Microbial proteases contribute to bitterness, while moreover casein
is degraded, which is unfavorable for, for instance, the cheese
production from that milk.
[0007] It is known that CO.sub.2 hinders the growth of
psychrotrophic microorganisms causing milk decay. Thus, King and
Mabbitt in J. Dairy Res. 49 (1982), 439-447 have investigated what
the effects are of concentrations of 10-30 mM CO.sub.2 on the
growth of such organisms in untreated whole milk. On the basis of
their work, they conclude that [0008] "the inhibitory effects of
CO.sub.2 were not due to increased acidity or to displacement of
dissolved O.sub.2, but to the presence of CO.sub.2 per se which
induced an increase in the duration of the lag phase of growth and
had only a small effect on the logarithmic phase".

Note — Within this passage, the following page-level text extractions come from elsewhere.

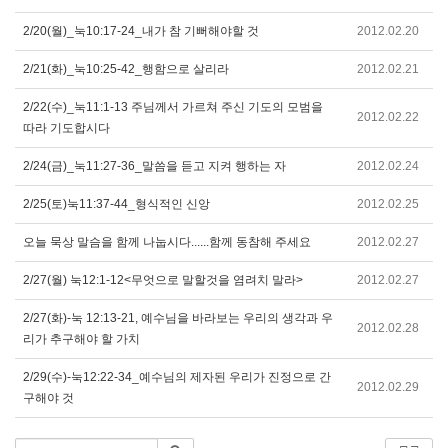
2/20(월)_눅10:17-24_내가 참 기뻐해야할 것
2012.02.20
2/21(화)_눅10:25-42_행함으로 살리라
2012.02.21
2/22(수)_눅11:1-13 주님께서 가르쳐 주신 기도의 모범을
2012.02.22
따라 기도합시다
2/24(금)_눅11:27-36_말씀을 듣고 지켜 행하는 자
2012.02.24
2/25(토)눅11:37-44_형식적인 신앙
2012.02.25
오늘 묵상 말슴을 함께 나눕시다......함께 동참해 주세요
2012.02.27
2/27(월) 눅12:1-12<무엇으로 말할것을 염려치 말라>
2012.02.27
2/27(화)-눅 12:13-21, 예수님을 바라보는 우리의 생각과 우
2012.02.28
리가 추구해야 할 가치
2/29(수)-눅12:22-34_예수님의 제자된 우리가 진정으로 간
2012.02.29
구해야 것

[0009] Hotchkiss et al. teach in J. Dairy Sci. 82 (1999) 690-695
that in pasteurized milk, the addition of CO.sub.2 in amounts of
8.7 mM and higher in combination with the use of barrier films in
packages, extends shelf life. In particular, for cooled milk, the
shelf life has been found to increase by a day and a half when
using 8.7 mM CO.sub.2.
[0010] Further, the addition of CO.sub.2 to milk is also taught by
Ruas-Madiedo et al. in J. Agric. Food Chem. 46 (1998) 1552-1555 and
in Eur. Food Res. Technol. 212 (2000) 44-47 (both to a pH of
6.1-6.3); Ma et al. in J. Dairy Sci. 84 (2001) 1959-1968 (200-1000
ppm), Roberts and Torrey in J. Dairy Sci. 71 (1988) 52-66 (20-30
mM), Ma and Barbano in J. Dairy Sci. 86 (2003) 1578-1589 (400-2400
ppm), Guillaume et al. in J. Dairy Sci. 85 (2002) 2098-2105 (to pH
5.8).
[0011] Also, Ma and Barbano in J. Dairy Sci. 86 (2003) 3822-3830
describe that carbonating raw skim milk by adding CO.sub.2 in
amounts of at least 600 ppm has an advantageous effect in
pasteurization. In particular, this effect is attributed to the pH
decrease which the CO.sub.2 entails. CO.sub.2 is described as a
processing aid, which substance can be removed from the product
again by applying vacuum. Previously, Loss and Hotchkiss (J. Food
Prot. 65 (2002) 1924-1929) had already found a similar positive
effect in milk with 44-58 mM CO.sub.2.
[0012] In practice, there seems to be consensus about the fact that
at CO.sub.2 contents lower than 300-400 ppm no antimicrobiological
effect is associated with the CO.sub.2.
[0013] Despite the known bacteria-inhibiting action, carbon dioxide
addition to milk is not used on a commercial scale yet.
[0014] Further, a great deal is already known about the oxygen
content of a product and the effects thereof.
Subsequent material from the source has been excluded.